Dataset entries

________________________

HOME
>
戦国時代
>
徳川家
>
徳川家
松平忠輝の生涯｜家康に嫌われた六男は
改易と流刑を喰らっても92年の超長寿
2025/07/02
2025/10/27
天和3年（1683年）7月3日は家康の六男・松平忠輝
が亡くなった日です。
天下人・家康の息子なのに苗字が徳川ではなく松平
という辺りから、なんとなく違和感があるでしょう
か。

________________________

Restate the data in full so that no line differs from the original.

HOME
>
戦国時代
>
徳川家
>
徳川家
松平忠輝の生涯｜家康に嫌われた六男は
改易と流刑を喰らっても92年の超長寿
2025/07/02
2025/10/27
天和3年（1683年）7月3日は家康の六男・松平忠輝
が亡くなった日です。
天下人・家康の息子なのに苗字が徳川ではなく松平
という辺りから、なんとなく違和感があるでしょう
か。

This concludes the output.